With the end of the flood, other readings will be taken to compare the results.

“Our modeling basically suggests that we shouldn’t expect much sedimentation movement, if any, and we’ll measure that and see if our model is accurate,” Tobe said.

“Nature is usually not immediate to show change… but what we really focus on is getting the rest out and doing it. [that] post-construction monitoring as required by regulators, for three to five years.”

Overall, Tobe said at this point she’s “super, super happy” with where the project is at now.

“We’re on target,” she said. “Ultimately, we live in a time of change, and the more we can do to restore nature, the more nature will help us,” she said.

Soil and rock

A surprise during the first stage of the reclamation was that right on the island where she was cut there was not the amount of rock she expected. It was mostly dirt.

Thus, the rock had been brought in to fortify the launch island.

“When I talk about the work we’re doing to remove the structure, it’s really hard to convey to the public that this structure was never going to last long for this world. Isn’t it?
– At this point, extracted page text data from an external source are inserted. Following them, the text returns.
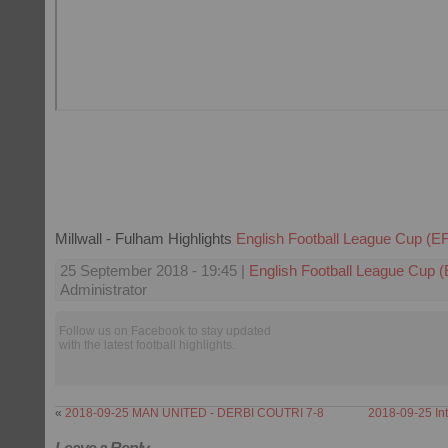
Millwall - Fulham Highlights
English Football League Cup (E
25 September 2018 - 19:45 |
English Football League Cup 
Administrator
Follow us on Facebook to stay updated
with the latest football highlights.
«
2018-09-25 MAN UNITED - DERBI COUTRI 7-8
2018-09-25 Int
It wasn’t designed for the use that we’re looking at the wear and tear on the sides already, so it just reaffirmed that we’re trying to get ahead of nature, which will already naturally eliminate that,” she said.

“Rather than willy-nilly [nature] by eroding it, we actually remove it; making it safer for the community, for the endpoints.”

A bigger picture

The reclamation of Spit is part of a larger project that has been underway for decades to restore the estuary.

“Trying to restore the connectivity between the Squamish River and the central estuary and make this whole area functional… like a sponge, to withstand climate change and sea level rise and storms, also to filter the water before it opens into the ocean [and] primarily funded to restore chinook habitat and other salmonids to access. As this is a giant nursery for the growth of juvenile fish, they grow in size from when they arrive as tiny fry, tiny little juveniles, to become sea-bearing smolts so that they can now get out into the ocean for much better survival.

From 1970, when the Spit entered, until today, chinook stocks have fallen.

“The spit modification is the final piece of that puzzle to really allow that accessibility between the river and the estuary for migrating juvenile salmon to make their way through all of that rich habitat.”

Standing on the walkway, overlooking the tidal channels of the estuary, Tobe surveyed the estuary and reflected on what it has become and what it once was.

“From 1970 to 2001, the area of ​​this site was known as the dredge spoils, and it was 15 hectares of brownfields,” she said. “A massive three-story pile of dirt that off-road riders from all over the Lower Mainland came to off-road bike on, and it was partly where they stored gear when they built the berm of five kilometer drive.

In 2001, Tobe worked with Federal Fisheries and the Squamish Nation to remove all of this material.

Tidal channels were built, “so that this habitat would match the habitat on the other side of the tidal channel,” Tobe said, adding that countless volunteers worked on the project along the way. .

“Since 2001, little by little, building the title channels, removing the fill material,” the estuary began to be restored, she added.